More than 1,000 AI and robotic experts, including some high-profile figures like famed physicist Stephen Hawking, Tesla CEO Elon Musk and co-founder of Apple Steve Wozniak, are speaking against the use of autonomous weapons.
The robotics, science and tech experts signed an open letter that was published by the Future of Life Institute, which laid out their concerns regarding the new technology. While robots may be the way of the future, the authors of the letter are calling for the ban of autonomous weapons, because bringing artificial intelligence to warfare could jeopordize more human lives.
Autonomous technology is already being integrated into our everyday lives. There are unmanned aircraft drones that allow consumers to film everything from weddings to forest fires, and autonomous vehicles that are currently being tested on the road.
The letter says that deploying autonomous weapon systems to engage targets without human intervention could be possible within a few short years. Since we aren't that far off from the technology, Hawking, Musk, Wozniak and the others are concerned that this could spur a global AI arms race.
"Autonomous weapons are ideal for tasks such as assassinations, destabilizing nations, subduing populations and selectively killing a particular ethnic group," the letter reads. "We therefore believe that a military AI arms race would not be beneficial for humanity."
The letter points out that autonomous weapons – the third revolution in warfare – will be easy to mass-produce as they will be cheap to make: they require no expensive or raw materials like nuclear weapons. Because the weapons would be easy to come by, they could easily get into the wrong hands — like those of terrorists and other leaders looking to wipe out groups of people.
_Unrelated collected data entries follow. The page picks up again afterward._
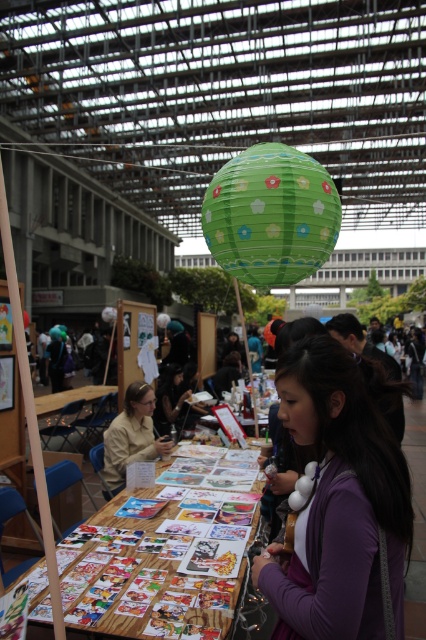 Question: Does purple matte jacket at center appear on the right side of printed paper cards at center?

Choices:
 (A) yes
 (B) no

Answer: (A)

Question: Which of the following is the closest to the observer?

Choices:
 (A) (210, 230)
 (B) (114, 465)
 (C) (307, 428)
 (D) (81, 602)

Answer: (C)

Question: Can you confirm if purple matte jacket at center is wider than green paper lantern at center?

Choices:
 (A) yes
 (B) no

Answer: (B)

Question: Estimate the real-world distances between objects in this image. Which object is farther from the green paper lantern at center?

Choices:
 (A) printed paper cards at center
 (B) purple matte jacket at center
 (C) matte beige shirt at center

Answer: (C)

Question: Is printed paper cards at center wider than green paper lantern at center?

Choices:
 (A) no
 (B) yes

Answer: (B)

Question: Which object is positioned closest to the matte beige shirt at center?

Choices:
 (A) green paper lantern at center
 (B) purple matte jacket at center

Answer: (A) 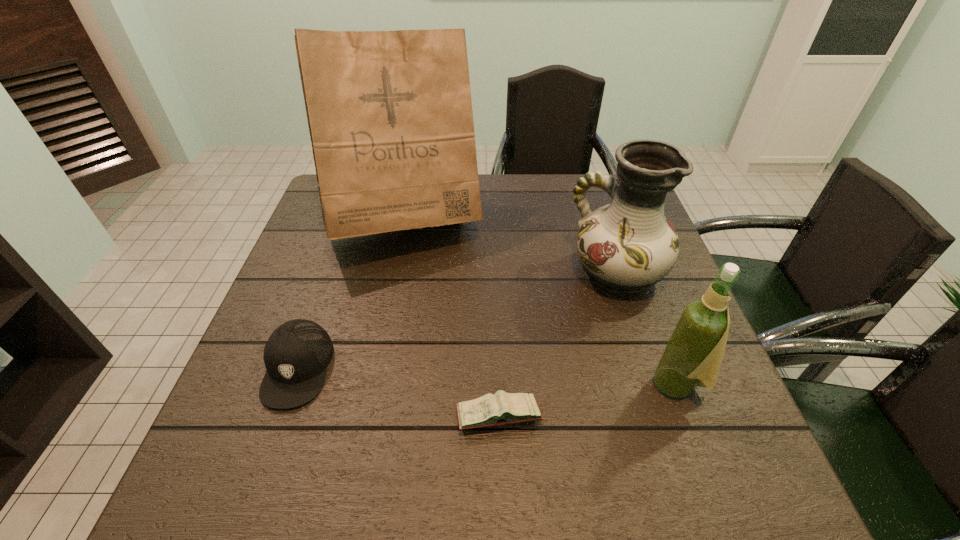 This screenshot has height=540, width=960. In order to click on free space located on the front-facing side of the fourth tallest object in this screenshot , I will do `click(255, 488)`.

The image size is (960, 540). In order to click on vacant space positioned on the left of the shortest object in this screenshot , I will do `click(297, 416)`.

Locate an element on the screen. This screenshot has height=540, width=960. object that is at the far edge is located at coordinates (390, 117).

Identify the location of grocery bag that is at the left edge. The height and width of the screenshot is (540, 960). (390, 117).

This screenshot has width=960, height=540. In order to click on cap at the left edge in this screenshot , I will do `click(296, 355)`.

Identify the location of vase that is at the right edge. This screenshot has width=960, height=540. pos(628,245).

This screenshot has width=960, height=540. Find the location of `wine bottle that is at the right edge`. wine bottle that is at the right edge is located at coordinates (693, 355).

Locate an element on the screen. object positioned at the far left corner is located at coordinates tap(390, 117).

I want to click on free space at the far edge of the desktop, so click(x=496, y=201).

Find the location of a particular element. The height and width of the screenshot is (540, 960). free space at the near edge of the desktop is located at coordinates (559, 455). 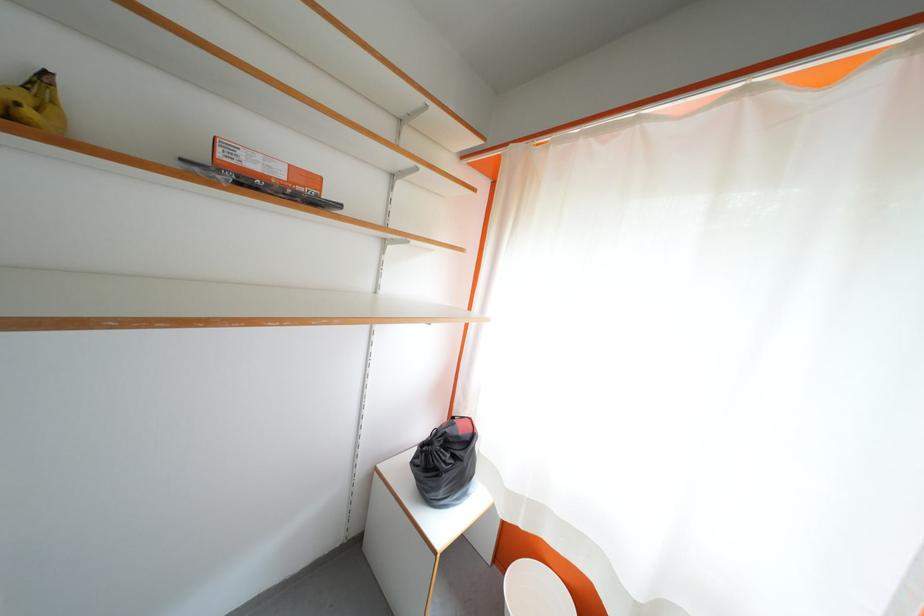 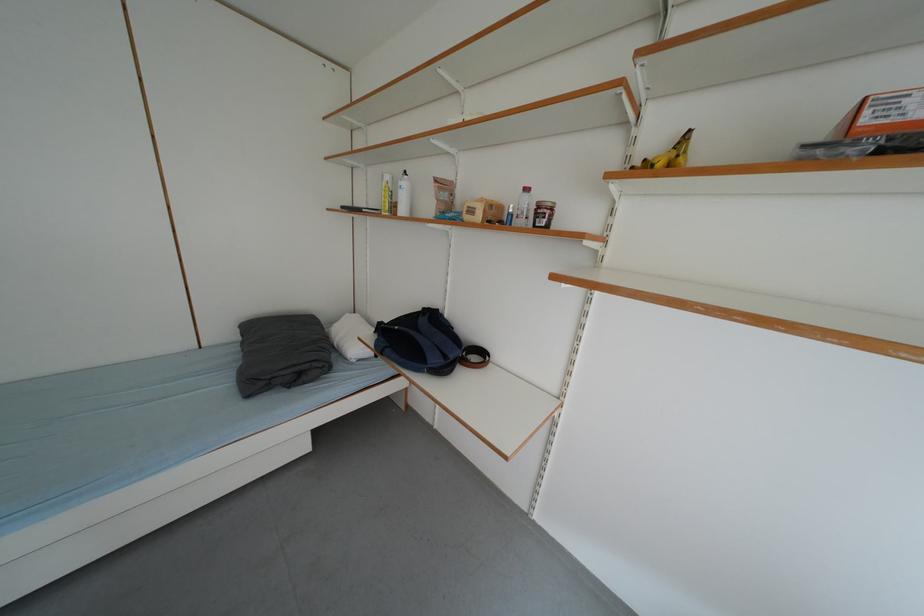 Question: The first image is from the beginning of the video and the second image is from the end. How did the camera likely rotate when shooting the video?

Choices:
 (A) Left
 (B) Right
 (C) Up
 (D) Down

Answer: (A) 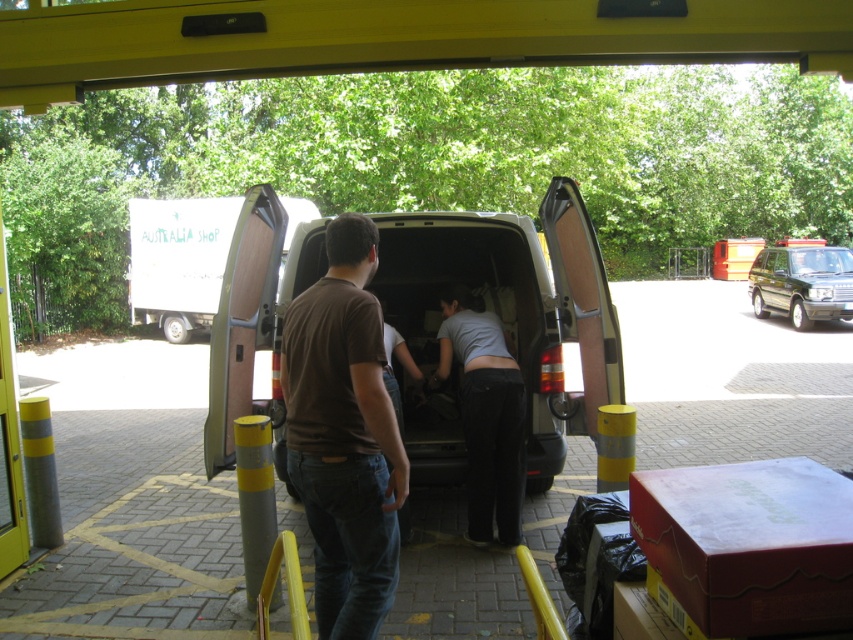 Between brown cotton t-shirt at center and green matte suv at right, which one is positioned higher?

Positioned higher is green matte suv at right.

Between point (341, 625) and point (809, 298), which one is positioned behind?

Positioned behind is point (809, 298).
The authors of the letter do support the development of AI, but would rather see the technology used for societal benefits. In terms of warfare, efforts in advancing this technology could be focused on making humans safer when on the battlefield instead of giving them new tools of destruction.
Not only could autonomous weapons threaten our lives, they could also spark an outcry against AI technology overall, which could then prevent advancements in other areas.
While some may think Terminator-style combat is still a ways in the future, we've already witnessed the progress of technological warfare. In 2012, 76 countries had some form of drones — 16 of which had drones that were armed. The U.S., U.K., China, Russia and 50 other states have plans to further develop robotic killing machines.
Elon Musk donated $10 million toward a global research program back in January to ensure that the development of AI will continue to benefit humanity, after stating that the technology could be even more dangerous than nuclear weapons.
While the famed experts seek to prevent Skynet, firearms have already gotten into robotic hands. The Federal Aviation Administration (FAA), the Bureau of Alcohol, Tobacco, Firearms and Explosives (ATF) and local police in Connecticut launched investigations after a YouTube video showing a drone firing a gun in the woods went viral. The drone was reportedly developed by an 18-year-old student and his professor for a school project.
The open letter urging the ban of autonomous weapons would be officially announced at the IJCAI 2015 conference on July 28.